Si les dimensions du réel et de l’imaginaire peuvent s’ajuster harmonieusement, et se communiquer mutuellement leurs richesses, il arrive aussi que le rêveur se retrouve écartelé entre leurs exigences contradictoires. Une part de sa vie, et non des moindres, nécessite qu’il abandonne sa bienheureuse hébétude, non seulement pour se soumettre à des contraintes qui lui déplaisent, mais aussi parce qu’il peut vouloir son propre bien d’une manière moins immédiate. Il peut par exemple avoir besoin de mobiliser toutes ses forces, en un effort tendu, pour progresser dans un domaine qui l’intéresse, pour intervenir dans la sphère sociale. Pour désigner ces deux temps de l’existence, Bachelard emprunte à Carl Gustav Jung ses notions d’animus et d’anima (chez Jung, l’animus désigne la part masculine du psychisme féminin, et l’anima, la part féminine du psychisme masculin). À l’animus le dynamisme, la socialisation, le temps haché par les horaires ; à l’anima la langueur, la solitude, la durée. Pour tous les hommes, le passage de l’un à l’autre se fait, par la force des choses. Sans cesse, les contingences de la vie quotidienne viennent rappeler au rêveur les exigences de l’animus. Il faut s’arracher de son lit lorsque le réveil sonne, quitter l’habitacle protecteur du train ou de la voiture lorsqu’on est arrivé à destination, s’ébrouer lorsque le médecin apparaît sur le seuil de la salle d’attente, se forcer à cesser de penser à l’être aimé pour se mettre enfin au travail, retourner à l’école, à l’atelier ou au bureau lorsque le week-end ou les vacances, dont on aurait voulu retenir chaque minute et qui nous ont coulé entre les doigts comme du sable, sont terminés…

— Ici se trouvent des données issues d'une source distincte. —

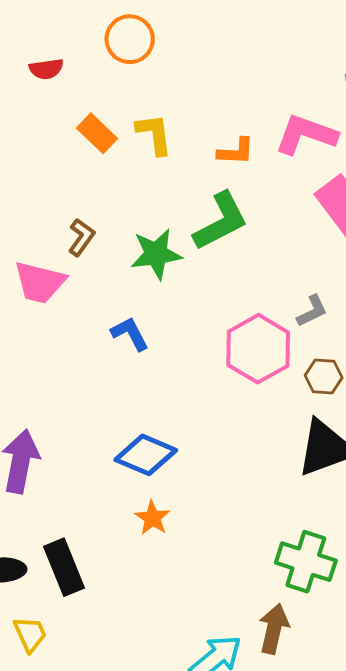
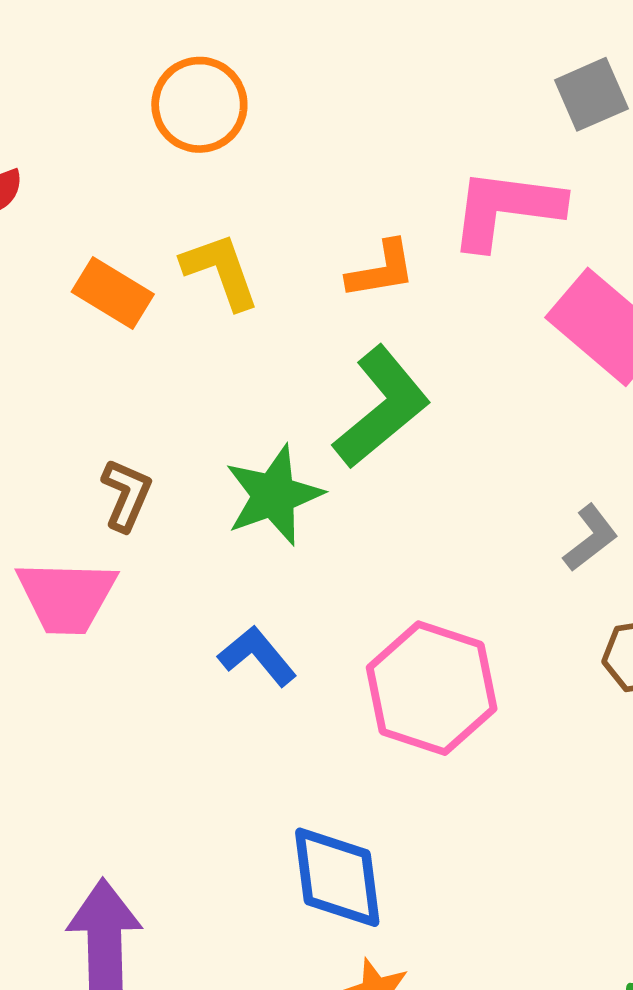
orange circle: (130, 39) -> (199, 105), moved
pink hexagon: (258, 349) -> (432, 688), moved
blue diamond: (146, 455) -> (337, 877), turned 72

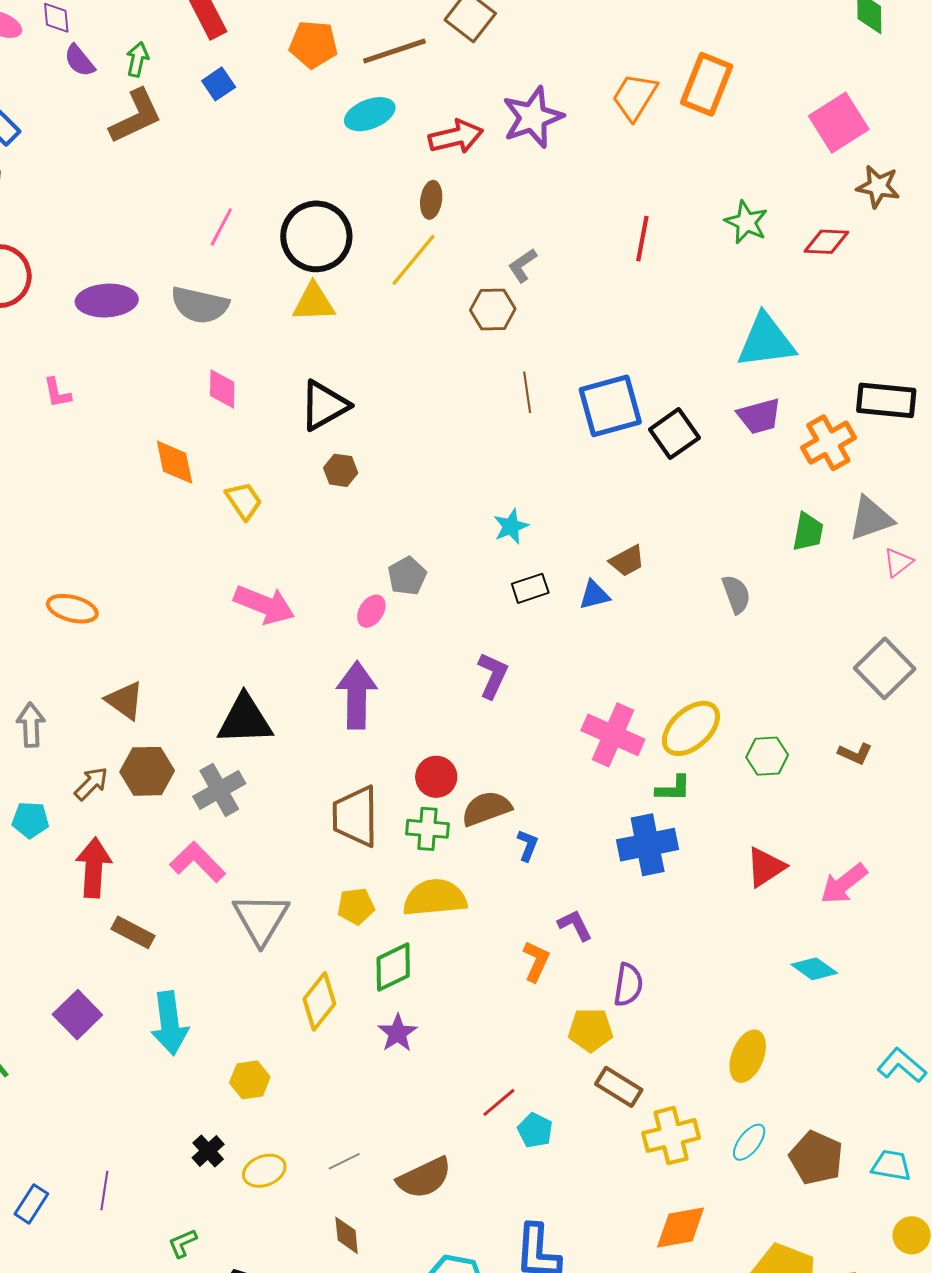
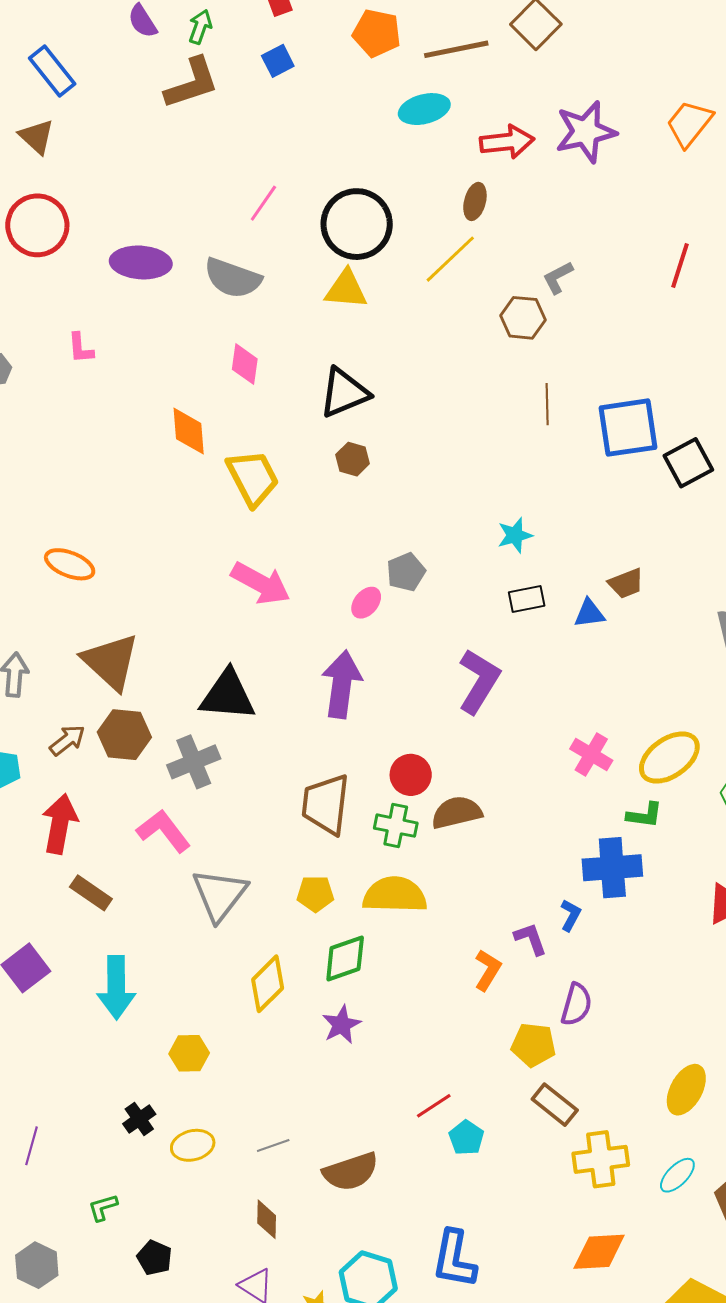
yellow trapezoid: (244, 501) -> (253, 478), size x1.5
purple L-shape: (493, 676) -> (479, 681), size x1.4
brown triangle: (125, 700) -> (111, 662), size x1.5
pink cross: (613, 735) -> (591, 755), size x0.7
blue L-shape: (528, 845) -> (571, 915), moved

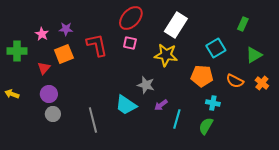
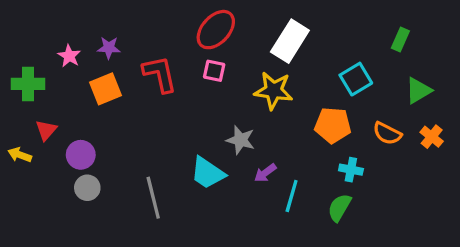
red triangle: (44, 68) -> (46, 130), moved

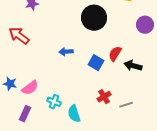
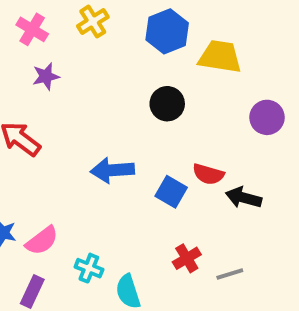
black circle: (94, 18) -> (167, 104), size x0.7
blue arrow: (66, 52) -> (112, 170), size x1.5
red semicircle: (115, 54) -> (208, 174), turned -105

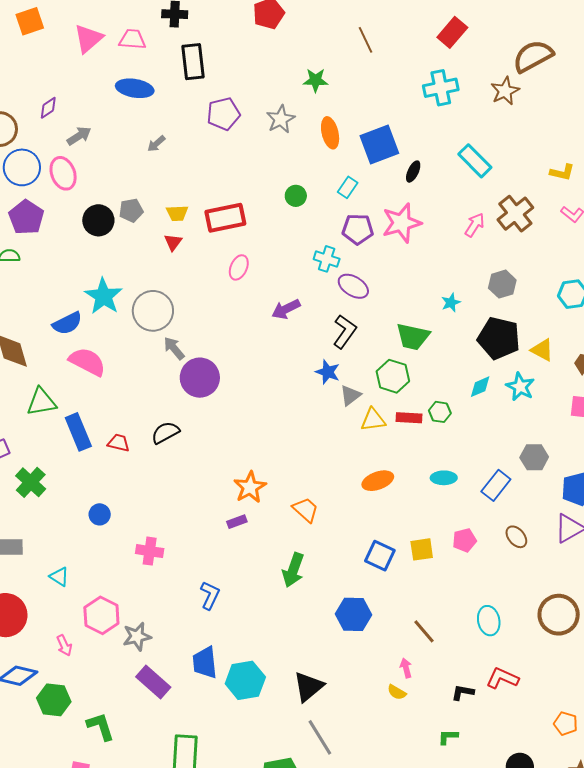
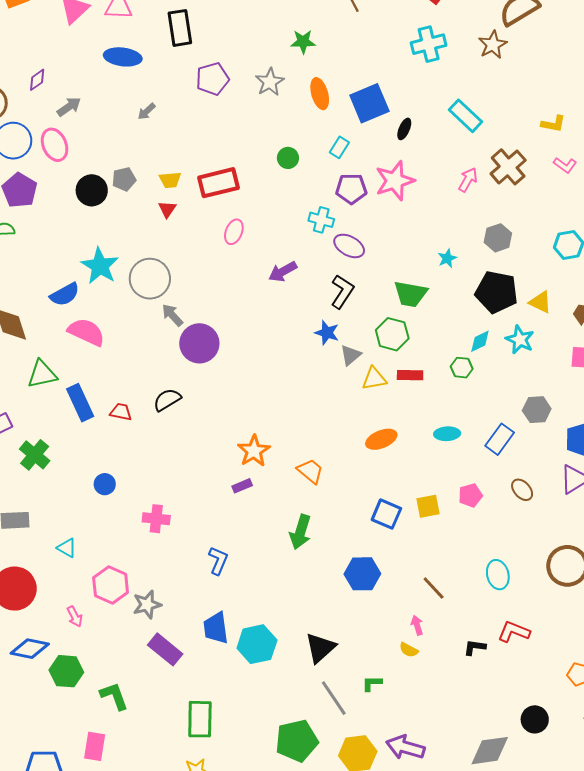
green hexagon: (440, 412) -> (462, 368), moved
green L-shape: (448, 737) -> (372, 683), moved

Mona Chollet, La tyrannie de la réalité, Calmann-Lévy, p. 39.
La caractéristique décisive de ce monde est sa caducité. En ce sens, les siècles n’ont pas d’avantage sur l’instant présent. La continuité de cette caducité ne peut donc fournir aucune consolation, le fait qu’une vie nouvelle fleurit sur les ruines prouve moins la ténacité de la vie que celle de la mort. Si je veux lutter contre ce monde, il me faut donc l’attaquer dans sa caractéristique décisive, c’est-à-dire dans sa caducité.

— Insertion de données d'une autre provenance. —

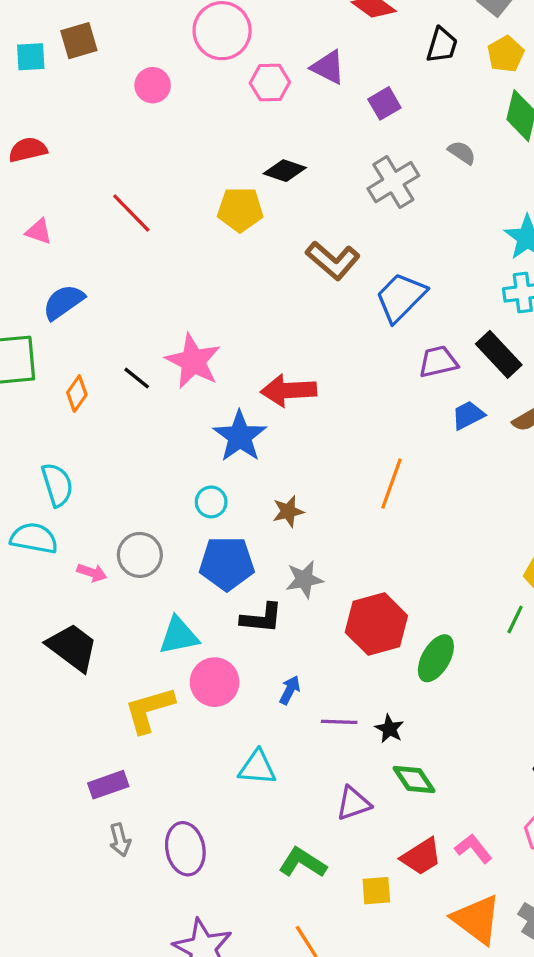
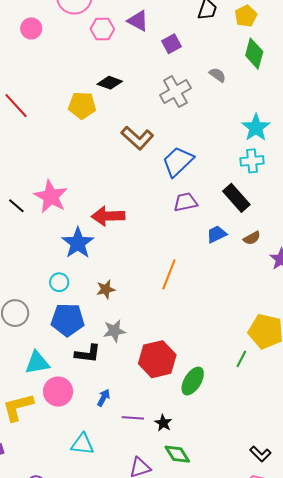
purple trapezoid: (438, 362) -> (185, 202), moved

Franz Kafka, « Journaux », Œuvres complètes (3), Gallimard, p. 477.
À propos de rien, une fois, elle avait déclaré à Julie qu’elle ne se lavait jamais les pieds pour la simple raison que, en prenant sa douche, ils étaient autrement nettoyés par toute l’eau savonneuse qui coulait sur eux.
Alain Sevestre, Poupée, Gallimard, p. 286.
J’ai de plus en plus souvent le sentiment que mon écriture ne manque pas une occasion de se faire l’instrument même de mon étiolement intérieur.
Jean-Luc Sarré, Ainsi les jours, Le Bruit du temps, p. 188.
La conversion de malfaiteurs avant leur exécution peut être comparée à une espèce de gavage : on les engraisse spirituellement et, afin qu’ils ne rechutent plus, on leur coupe ensuite le cou.
Georg Christoph Lichtenberg, Le miroir de l’âme, Corti, p. 183.